220 porcelain houses, each 5x7x3cm, plinth 190 x 120cm
each bundle of 10 houses $A320
Having joined Hermannsburg Potters just this year, Abel is already bringing his own unique style to a craft that has defined the small NT group of Western Arranta artists for over thirty years. Abel’s great, great grandfather was a landscape painter who worked with well-known First Nations artist Albert Namatjira, and his grandfather in turn learnt to paint from these two men. The tree featured on the pot grows in the Finke River in Hermannsburg: Abel has observed since it was small, surviving a series of floods to grow into a big tree.
terracotta clay and ceramic underglaze
50 x 24 x 24 cm
$A3,300
Tiwi artist Simplicia was born on Bathurst Island but since has lived her adult life on Melville Island, where she joined Munupi Arts & Crafts three years ago.

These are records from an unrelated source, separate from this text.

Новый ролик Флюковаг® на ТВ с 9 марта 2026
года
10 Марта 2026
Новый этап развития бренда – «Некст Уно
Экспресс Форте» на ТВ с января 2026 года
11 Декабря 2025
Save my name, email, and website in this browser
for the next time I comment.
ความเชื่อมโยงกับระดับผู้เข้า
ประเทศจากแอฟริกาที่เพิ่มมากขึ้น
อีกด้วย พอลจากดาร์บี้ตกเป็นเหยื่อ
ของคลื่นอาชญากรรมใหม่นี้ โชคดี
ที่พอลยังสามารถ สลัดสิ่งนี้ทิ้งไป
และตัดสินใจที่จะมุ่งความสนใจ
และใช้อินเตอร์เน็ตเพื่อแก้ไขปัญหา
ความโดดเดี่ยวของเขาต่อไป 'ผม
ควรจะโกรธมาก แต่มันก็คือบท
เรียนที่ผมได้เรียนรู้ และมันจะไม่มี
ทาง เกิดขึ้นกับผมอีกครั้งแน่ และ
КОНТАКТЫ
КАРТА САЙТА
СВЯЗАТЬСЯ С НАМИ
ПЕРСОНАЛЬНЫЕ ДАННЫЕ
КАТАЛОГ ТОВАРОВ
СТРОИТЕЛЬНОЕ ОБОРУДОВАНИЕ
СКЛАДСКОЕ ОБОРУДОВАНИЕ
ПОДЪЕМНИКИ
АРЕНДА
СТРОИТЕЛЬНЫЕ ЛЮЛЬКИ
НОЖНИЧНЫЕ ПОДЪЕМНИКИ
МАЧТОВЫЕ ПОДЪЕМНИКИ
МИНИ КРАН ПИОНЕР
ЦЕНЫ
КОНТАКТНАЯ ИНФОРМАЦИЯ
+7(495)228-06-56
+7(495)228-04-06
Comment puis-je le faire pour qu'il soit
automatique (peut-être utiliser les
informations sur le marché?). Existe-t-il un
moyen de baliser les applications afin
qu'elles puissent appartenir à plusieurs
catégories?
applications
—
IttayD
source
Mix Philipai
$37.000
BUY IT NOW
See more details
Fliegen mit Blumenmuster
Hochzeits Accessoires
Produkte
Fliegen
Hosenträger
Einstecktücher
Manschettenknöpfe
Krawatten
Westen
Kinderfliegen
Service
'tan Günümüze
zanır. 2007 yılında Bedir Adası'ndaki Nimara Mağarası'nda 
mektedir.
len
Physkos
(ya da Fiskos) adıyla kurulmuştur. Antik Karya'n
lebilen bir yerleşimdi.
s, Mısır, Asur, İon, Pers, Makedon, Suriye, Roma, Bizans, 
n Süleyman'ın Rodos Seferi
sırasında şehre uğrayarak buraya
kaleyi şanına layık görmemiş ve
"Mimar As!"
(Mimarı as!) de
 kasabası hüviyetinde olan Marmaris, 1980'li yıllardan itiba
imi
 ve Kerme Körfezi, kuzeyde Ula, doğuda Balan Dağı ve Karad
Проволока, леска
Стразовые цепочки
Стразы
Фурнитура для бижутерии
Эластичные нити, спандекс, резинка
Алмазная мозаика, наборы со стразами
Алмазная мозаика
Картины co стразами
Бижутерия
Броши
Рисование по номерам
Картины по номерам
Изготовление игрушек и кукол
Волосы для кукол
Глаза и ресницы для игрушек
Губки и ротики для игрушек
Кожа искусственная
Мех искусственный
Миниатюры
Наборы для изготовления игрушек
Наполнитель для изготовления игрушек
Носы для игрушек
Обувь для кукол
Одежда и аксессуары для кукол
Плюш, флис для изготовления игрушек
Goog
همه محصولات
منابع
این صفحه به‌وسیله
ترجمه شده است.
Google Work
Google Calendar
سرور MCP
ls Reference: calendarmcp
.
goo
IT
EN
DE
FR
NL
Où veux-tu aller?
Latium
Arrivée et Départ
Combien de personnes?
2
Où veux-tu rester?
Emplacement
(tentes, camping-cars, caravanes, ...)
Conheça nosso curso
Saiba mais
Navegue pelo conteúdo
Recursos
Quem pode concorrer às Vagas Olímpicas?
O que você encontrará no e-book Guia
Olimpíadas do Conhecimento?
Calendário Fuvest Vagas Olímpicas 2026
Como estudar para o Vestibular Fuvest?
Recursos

Her paintings are rendered in ‘Jilamara’ (Tiwi design) and depict the body painting used in traditional ceremonies. Much of her work refers to ‘Mundungkala’ or ‘long-time / old people’, conveying traditional stories. This one is about an elderly woman who went in search of water and created the Tiwi islands.
natural ochres on canvas
180 x 120 cm
$A7,500
This handcrafted work was inspired by the artist’s firsthand observations of environmental disasters. After the 2017 catastrophic bushfires on Bundjalung Country in northern NSW, Jodi attached sheets of paper to burnt trees, having soaked them in a local tea tree lake. They were exposed to the elements for several weeks. Five years later, she has returned to the paper, flattening and leaving it in the rains which resulted in the devastating 2022 floods. Jodi then cut and folded the paper to make this work, the evolving nature of the material invoking flux and the need for sustainable approaches in the face of climate change.